In the Alerts section of the navigation pane, select Open to display open alerts, or select Flagged to display flagged alerts.

By default, Purity displays all alerts triggered within the last 24 hours. Click the Time drop-down to expand the range of time to view up to 1 years’ worth of alert messages.

The flag icon represents an alert that has been flagged by Purity or the user. Purity automatically flags all warning and critical alerts. An alert remains flagged until you have manually cleared the flag to indicate that the alert has been addressed. If there are further changes to the condition that caused the alert (for example, a temperature of a controller or shelf has changed), Purity will set the flag again.

The colored squares represent alert severity levels:

  • Green (INFO) squares represent informational messages generated due to a change in state. INFO messages can be used for reporting and analysis purposes. No action is required.

  • Yellow (WARNING) squares represent important messages warning of an impending error if action is not taken.

  • Red (CRITICAL) squares represent urgent messages that require immediate attention.

To filter alert messages by severity level, click the Severity drop-down and select the minimum severity level of the alerts you want to view. Purity displays the alerts of that severity level and higher. For example, select Warning to display alerts of Warning and Critical severities.

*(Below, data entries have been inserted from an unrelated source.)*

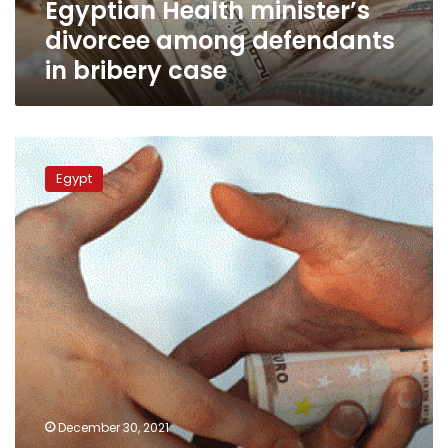
Egyptian Health minister’s
divorcee among defendants
in bribery case
Four
defendants
Egypt
referred
to
trial
over
bribery
to
keep
unlicensed
private
hospital
open
December 30, 2021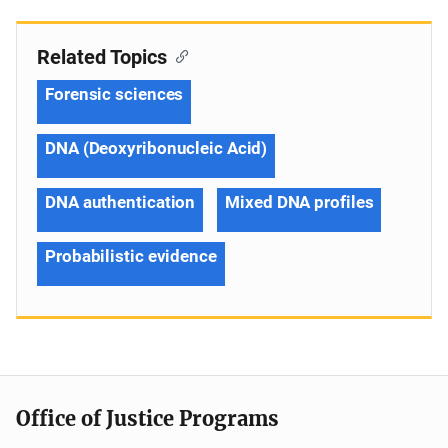
Related Topics
Forensic sciences
DNA (Deoxyribonucleic Acid)
DNA authentication
Mixed DNA profiles
Probabilistic evidence
Office of Justice Programs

Alerts can be open or closed. Open alerts, which appear in bold font, are ones that need to be resolved. Once resolved, Purity unbolds the alert to close it, indicating that the alert has been addressed.

The Time column displays the date and time (UTC) of the alert.

Alert messages fall into one of three categories: array, software, or hardware. The Component column displays the array, hardware, or software component that triggered the alert. Click the Category drop-down to filter the alert messages by a specific category. Available options include Array Alerts, Hardware Alerts, Software Alerts, and All Categories (default).

The Name column displays the name of the specific array, software, or hardware component that triggered the alert.

The Event column displays the event that triggered the alert.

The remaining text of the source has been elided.